PubNub incident

Subscribe is experiencing elevated latencies in the EU PoP

Notice Resolved View vendor source →

PubNub experienced a notice incident on March 22, 2023 affecting Publish/Subscribe Service, lasting 28m. The incident has been resolved; the full update timeline is below.

Started
Mar 22, 2023, 03:15 PM UTC
Resolved
Mar 22, 2023, 03:43 PM UTC
Duration
28m
Detected by Pingoru
Mar 22, 2023, 03:15 PM UTC

Affected components

Publish/Subscribe Service

Update timeline

  1. investigating Mar 22, 2023, 03:15 PM UTC

    Customers using Subscribe service in our EU Central PoP may be experiencing errors, timeouts, and delays in message delivery

  2. monitoring Mar 22, 2023, 03:22 PM UTC

    A fix has been implemented and we are monitoring the results.

  3. monitoring Mar 22, 2023, 03:23 PM UTC

    We are continuing to monitor for any further issues.

  4. resolved Mar 22, 2023, 03:43 PM UTC

    Between 12:25 - 14:45 UTC, Customers using Subscribe service in our EU Central PoP may have experienced some errors, timeouts, and delays in message delivery.
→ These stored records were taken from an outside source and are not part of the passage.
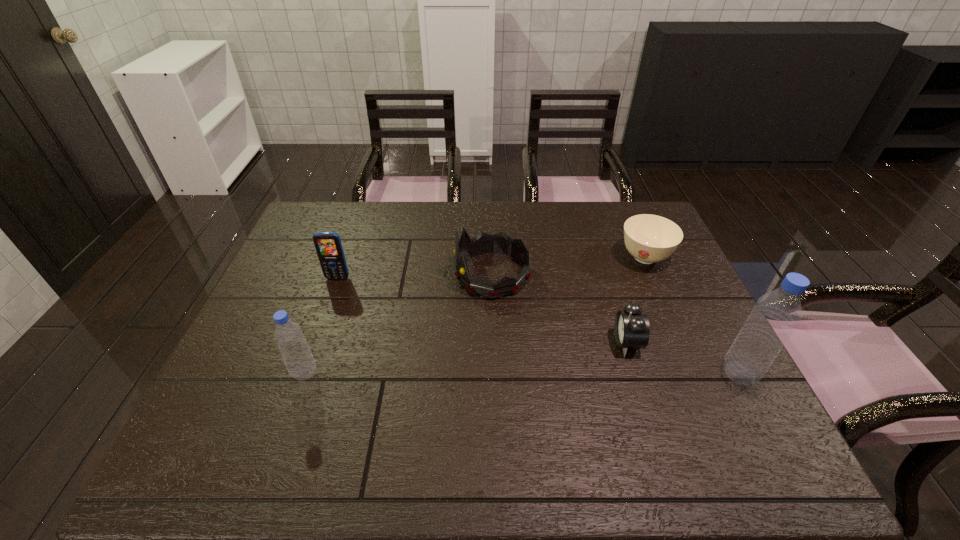 This screenshot has height=540, width=960. I want to click on free space between the sugar bowl and the taller bottle, so click(692, 315).

I want to click on vacant space that is in between the sugar bowl and the right bottle, so click(x=692, y=315).

What are the coordinates of `vacant area that lies between the cellular telephone and the right bottle` in the screenshot? It's located at (539, 326).

Where is `vacant point located between the fourth object from left to right and the cellular telephone`? This screenshot has width=960, height=540. vacant point located between the fourth object from left to right and the cellular telephone is located at coordinates (482, 310).

The image size is (960, 540). Identify the location of vacant region between the third object from right to left and the third object from left to right. (560, 308).

Locate an element on the screen. The width and height of the screenshot is (960, 540). unoccupied position between the alarm clock and the cellular telephone is located at coordinates (482, 310).

Where is `vacant space that is in between the alarm clock and the shorter bottle`? The image size is (960, 540). vacant space that is in between the alarm clock and the shorter bottle is located at coordinates (466, 357).

The height and width of the screenshot is (540, 960). Identify the location of free spot between the fourth object from right to left and the fourth object from left to right. (560, 308).

This screenshot has height=540, width=960. I want to click on vacant area between the second tallest object and the third object from left to right, so click(398, 323).

Select which object is the second closest to the third object from left to right. Please provide its 2D coordinates. Your answer should be formatted as a tuple, i.e. [(x, y)], where the tuple contains the x and y coordinates of a point satisfying the conditions above.

[(648, 238)] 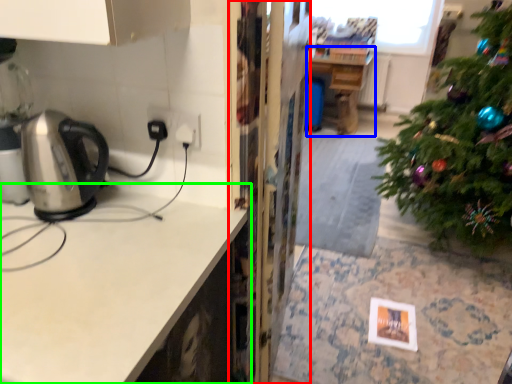 Question: Based on their relative distances, which object is nearer to screen door (highlighted by a red box)? Choose from table (highlighted by a blue box) and countertop (highlighted by a green box).

Choices:
 (A) table
 (B) countertop

Answer: (B)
  5. postmortem Mar 27, 2023, 06:15 PM UTC

    ### **Problem Description, Impact, and Resolution** On Tuesday, March 21, 2023 at 09:08 UTC, we observed errors, timeouts, and delays in message delivery in our EU Central PoP. We rolled back the responsible configuration changes, and the issue was resolved at 09:38 UTC. This issue occurred due to a configuration change that allowed our subscribe service to use the existing resources better. Unfortunately, this caused us to hit a limit in open connection counts, leading to delays in creating new connections. This, in turn, led to delayed subscribe call connections and message delivery. This was the same issue that occurred on March 16th. Unfortunately, it is particularly difficult to measure the customer impact of the subscribe API. ‌ ### **Mitigation Steps and Recommended Future Preventative Measures** To prevent a similar issue from occurring in the future, there is a metric we can use to approximate customer impact that we will monitor closely going forward, including during any further configuration changes.